> **WHAT TO WORK ON**: Output the listing verbatim, leaving out every picture.

> **STUDY MATERIAL**:
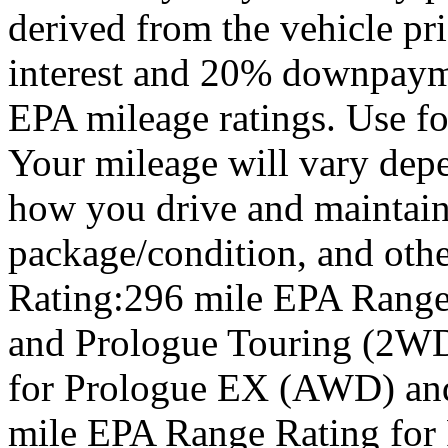
derived from the vehicle pr
interest and 20% downpay
EPA mileage ratings. Use f
Your mileage will vary depe
how you drive and maintain 
package/condition, and oth
Rating:296 mile EPA Range
and Prologue Touring (2WD
for Prologue EX (AWD) an
mile EPA Range Rating for 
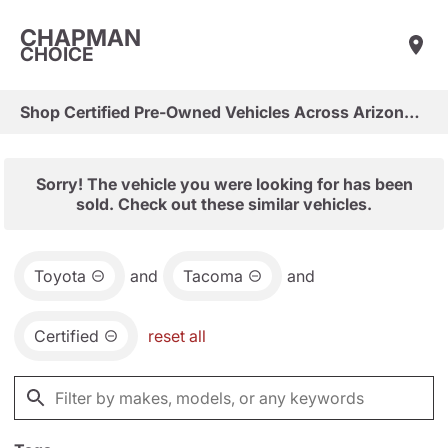
CHAPMAN
CHOICE
Shop Certified Pre-Owned Vehicles Across Arizona & Las Vegas
Sorry! The vehicle you were looking for has been
sold. Check out these similar vehicles.
Toyota
and
Tacoma
and
Certified
reset all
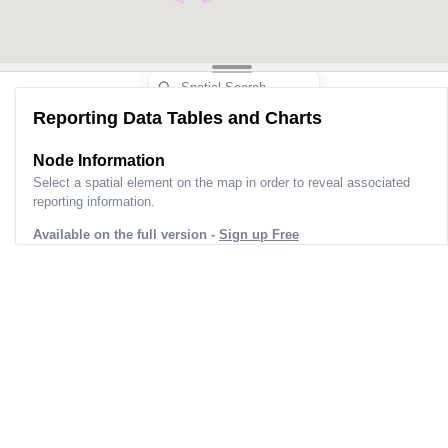
Reporting Data Tables and Charts
Node Information
Select a spatial element on the map in order to reveal associated
reporting information.
Available on the full version -
Sign up Free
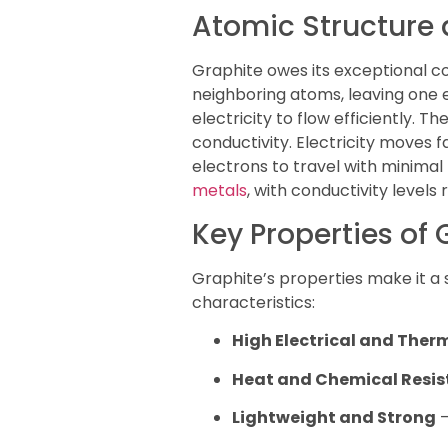
Atomic Structure
Graphite owes its exceptional co
neighboring atoms, leaving one e
electricity to flow efficiently.
conductivity. Electricity moves
electrons to travel with minimal
metals
, with conductivity levels
Key Properties of 
Graphite’s properties make it a 
characteristics:
High Electrical and Ther
Heat and Chemical Resi
Lightweight and Strong
–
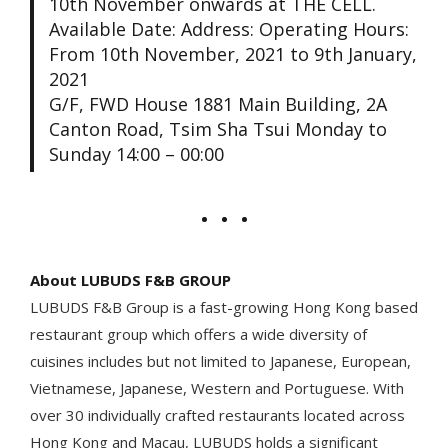
10th November onwards at THE CELL.
Available Date: Address: Operating Hours:
From 10th November, 2021 to 9th January,
2021
G/F, FWD House 1881 Main Building, 2A
Canton Road, Tsim Sha Tsui Monday to
Sunday 14:00 – 00:00
About LUBUDS F&B GROUP
LUBUDS F&B Group is a fast-growing Hong Kong based
restaurant group which offers a wide diversity of
cuisines includes but not limited to Japanese, European,
Vietnamese, Japanese, Western and Portuguese. With
over 30 individually crafted restaurants located across
Hong Kong and Macau, LUBUDS holds a significant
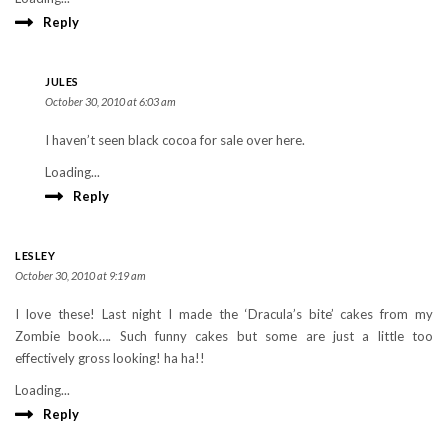
Reply
JULES
October 30, 2010 at 6:03 am
I haven’t seen black cocoa for sale over here.
Loading...
Reply
LESLEY
October 30, 2010 at 9:19 am
I love these! Last night I made the ‘Dracula’s bite’ cakes from my
Zombie book…. Such funny cakes but some are just a little too
effectively gross looking! ha ha!!
Loading...
Reply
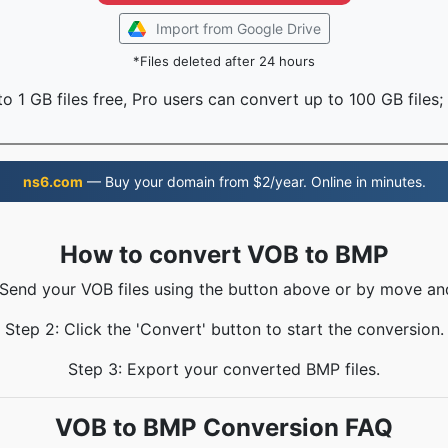
Import from Google Drive
*Files deleted after 24 hours
o 1 GB files free, Pro users can convert up to 100 GB files;
ns6.com
— Buy your domain from $2/year. Online in minutes.
How to convert VOB to BMP
 Send your VOB files using the button above or by move an
Step 2: Click the 'Convert' button to start the conversion.
Step 3: Export your converted BMP files.
VOB to BMP Conversion FAQ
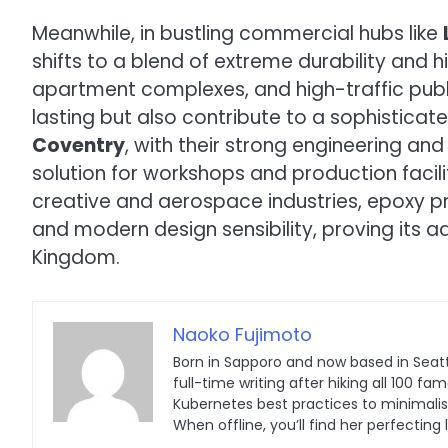
Meanwhile, in bustling commercial hubs like
shifts to a blend of extreme durability and 
apartment complexes, and high-traffic publi
lasting but also contribute to a sophisticate
Coventry
, with their strong engineering an
solution for workshops and production faciliti
creative and aerospace industries, epoxy pro
and modern design sensibility, proving its a
Kingdom.
Naoko Fujimoto
Born in Sapporo and now based in Seatt
full-time writing after hiking all 100
Kubernetes best practices to minimalist 
When offline, you’ll find her perfecting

> **TASK RESULT**:
derived from the vehicle pr
interest and 20% downpay
EPA mileage ratings. Use f
Your mileage will vary depe
how you drive and maintain 
package/condition, and oth
Rating:296 mile EPA Range
and Prologue Touring (2WD
for Prologue EX (AWD) an
mile EPA Range Rating for 
CHAPMAN
CHOICE
Shop Certified Pre-Owned Vehicles Across Arizona & Las Vegas
Sorry! The vehicle you were looking for has been
sold. Check out these similar vehicles.
Toyota
and
Tacoma
and
Certified
reset all
Reporting Data Tables and Charts
Node Information
Select a spatial element on the map in order to reveal associated
reporting information.
Available on the full version -
Sign up Free
Atomic Structure
Graphite owes its exceptional co
neighboring atoms, leaving one e
electricity to flow efficiently.
conductivity. Electricity moves
electrons to travel with minimal
metals
, with conductivity levels
Key Properties of 
Graphite’s properties make it a 
characteristics:
High Electrical and Ther
Heat and Chemical Resi
Lightweight and Strong
–
10th November onwards at THE CELL.
Available Date: Address: Operating Hours:
From 10th November, 2021 to 9th January,
2021
G/F, FWD House 1881 Main Building, 2A
Canton Road, Tsim Sha Tsui Monday to
Sunday 14:00 – 00:00
About LUBUDS F&B GROUP
LUBUDS F&B Group is a fast-growing Hong Kong based
restaurant group which offers a wide diversity of
cuisines includes but not limited to Japanese, European,
Vietnamese, Japanese, Western and Portuguese. With
over 30 individually crafted restaurants located across
Hong Kong and Macau, LUBUDS holds a significant
Reply
JULES
October 30, 2010 at 6:03 am
I haven’t seen black cocoa for sale over here.
Loading...
Reply
LESLEY
October 30, 2010 at 9:19 am
I love these! Last night I made the ‘Dracula’s bite’ cakes from my
Zombie book…. Such funny cakes but some are just a little too
effectively gross looking! ha ha!!
Loading...
Reply
Import from Google Drive
*Files deleted after 24 hours
o 1 GB files free, Pro users can convert up to 100 GB files;
ns6.com
— Buy your domain from $2/year. Online in minutes.
How to convert VOB to BMP
 Send your VOB files using the button above or by move an
Step 2: Click the 'Convert' button to start the conversion.
Step 3: Export your converted BMP files.
VOB to BMP Conversion FAQ
Meanwhile, in bustling commercial hubs like
shifts to a blend of extreme durability and 
apartment complexes, and high-traffic publi
lasting but also contribute to a sophisticate
Coventry
, with their strong engineering an
solution for workshops and production faciliti
creative and aerospace industries, epoxy pro
and modern design sensibility, proving its a
Kingdom.
Naoko Fujimoto
Born in Sapporo and now based in Seatt
full-time writing after hiking all 100
Kubernetes best practices to minimalist 
When offline, you’ll find her perfecting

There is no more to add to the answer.